ライス大学の研究者が、細胞に「非正規の」経路を植え付け、自ら薬を作るように仕向ける。 Rice University scientists imbue cells with ‘noncanonical’ pathway to make own drugs
2022-09-16 ライス大学
この種の鳥は、非正規アミノ酸(つまり、ほとんどのタンパク質をコード化するのに必要な20種類のアミノ酸の中にないアミノ酸)を生成する酵素を自然に作り出すことが知られている唯一の鳥である。
新しい研究によれば、標準アミノ酸であるチロシンの変異体であるスルホチロシン(sTyr)というアミノ酸が、治療用タンパク質を発現する生きた細胞をプログラムするための重要な構成要素になることが明らかになった。これにより、細胞が環境をモニターし、必要な治療を行うセンサーとして機能する可能性がある。
トキがsTyrを合成してタンパク質に組み込む能力を模倣するには、細胞のDNAに変異コドンを加え、トキが持つ転移酵素である硫酸転移酵素1C1を作らせる必要がある。

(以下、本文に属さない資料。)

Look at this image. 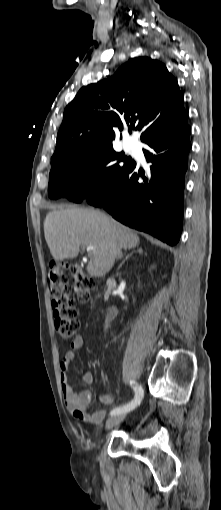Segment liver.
Here are the masks:
<instances>
[{
  "instance_id": "1",
  "label": "liver",
  "mask_w": 221,
  "mask_h": 510,
  "mask_svg": "<svg viewBox=\"0 0 221 510\" xmlns=\"http://www.w3.org/2000/svg\"><path fill=\"white\" fill-rule=\"evenodd\" d=\"M44 236L57 261L77 257L80 247H93L87 265V272L93 277L105 276L114 265L112 247L132 249L140 241L134 231L105 213L75 207L50 211L44 220Z\"/></svg>"
}]
</instances>
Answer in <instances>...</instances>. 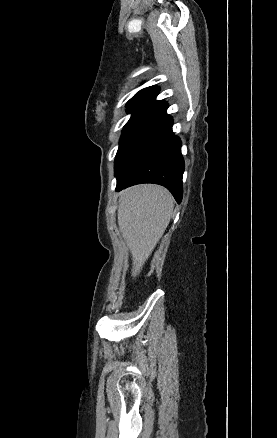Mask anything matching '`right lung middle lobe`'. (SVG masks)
Wrapping results in <instances>:
<instances>
[{
  "mask_svg": "<svg viewBox=\"0 0 277 438\" xmlns=\"http://www.w3.org/2000/svg\"><path fill=\"white\" fill-rule=\"evenodd\" d=\"M166 111L132 116L123 129L115 158V176L120 180L167 118Z\"/></svg>",
  "mask_w": 277,
  "mask_h": 438,
  "instance_id": "dd1d6c3e",
  "label": "right lung middle lobe"
}]
</instances>
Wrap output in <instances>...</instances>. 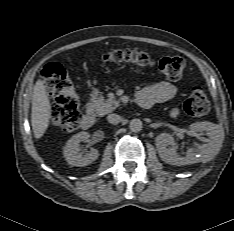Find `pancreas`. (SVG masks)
Instances as JSON below:
<instances>
[{"label": "pancreas", "mask_w": 234, "mask_h": 231, "mask_svg": "<svg viewBox=\"0 0 234 231\" xmlns=\"http://www.w3.org/2000/svg\"><path fill=\"white\" fill-rule=\"evenodd\" d=\"M120 105L119 101L115 99H107L102 95H98L97 92H94L91 95L89 106L90 108L98 115L103 116L109 112H112Z\"/></svg>", "instance_id": "cf45deb5"}]
</instances>
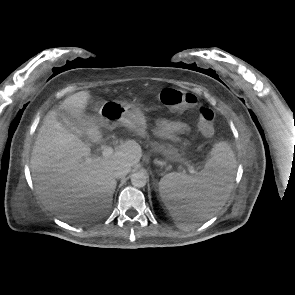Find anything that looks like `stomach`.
I'll use <instances>...</instances> for the list:
<instances>
[{"label":"stomach","instance_id":"1","mask_svg":"<svg viewBox=\"0 0 295 295\" xmlns=\"http://www.w3.org/2000/svg\"><path fill=\"white\" fill-rule=\"evenodd\" d=\"M95 122L108 128L122 125L142 137L148 134L147 118L143 111L126 102L105 101L99 109ZM163 154L170 160H177L180 157L178 150L173 147L163 149Z\"/></svg>","mask_w":295,"mask_h":295}]
</instances>
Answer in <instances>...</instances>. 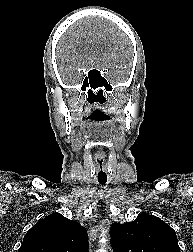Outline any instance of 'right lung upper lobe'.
<instances>
[{
  "label": "right lung upper lobe",
  "instance_id": "cb5924a9",
  "mask_svg": "<svg viewBox=\"0 0 193 252\" xmlns=\"http://www.w3.org/2000/svg\"><path fill=\"white\" fill-rule=\"evenodd\" d=\"M88 247L84 227L53 213L28 230L18 252H88Z\"/></svg>",
  "mask_w": 193,
  "mask_h": 252
}]
</instances>
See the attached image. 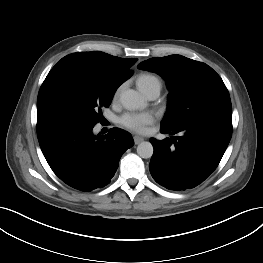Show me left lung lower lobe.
I'll use <instances>...</instances> for the list:
<instances>
[{"instance_id": "left-lung-lower-lobe-1", "label": "left lung lower lobe", "mask_w": 263, "mask_h": 263, "mask_svg": "<svg viewBox=\"0 0 263 263\" xmlns=\"http://www.w3.org/2000/svg\"><path fill=\"white\" fill-rule=\"evenodd\" d=\"M171 138L151 139L154 153L150 173L161 186L186 190L202 183L218 166L232 136V121L207 117L174 129Z\"/></svg>"}]
</instances>
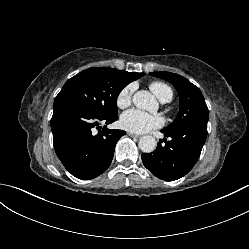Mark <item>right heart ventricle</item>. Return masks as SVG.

この概念実証研究により、初めてsTyrを合成する哺乳類細胞が作製された。
血液凝固を防ぐための抗凝固剤であるトロンビン阻害剤の効能を増強する細胞も作製し、実験を行った。
<関連情報>
- https://news.rice.edu/news/2022/birds-enzyme-points-toward-novel-therapies
- https://www.nature.com/articles/s41467-022-33111-4
非正規アミノ酸生合成の可能性を引き出し、チロシン硫酸化を精密に行う細胞を創製する Unleashing the potential of noncanonical amino acid biosynthesis to create cells with precision tyrosine sulfation
Yuda Chen,Shikai Jin,Mengxi Zhang,Yu Hu,Kuan-Lin Wu,Anna Chung,Shichao Wang,Zeru Tian,Yixian Wang,Peter G. Wolynes & Han Xiao
Nature Communications Published:16 September 2022
DO:Ihttps://doi.org/10.1038/s41467-022-33111-4
Abstract
Despite the great promise of genetic code expansion technology to modulate structures and functions of proteins, external addition of ncAAs is required in most cases and it often limits the utility of genetic code expansion technology, especially to noncanonical amino acids (ncAAs) with poor membrane internalization. Here, we report the creation of autonomous cells, both prokaryotic and eukaryotic, with the ability to biosynthesize and genetically encode sulfotyrosine (sTyr), an important protein post-translational modification with low membrane permeability. These engineered cells can produce site-specifically sulfated proteins at a higher yield than cells fed exogenously with the highest level of sTyr reported in the literature. We use these autonomous cells to prepare highly potent thrombin inhibitors with site-specific sulfation. By enhancing ncAA incorporation efficiency, this added ability of cells to biosynthesize ncAAs and genetically incorporate them into proteins greatly extends the utility of genetic code expansion methods.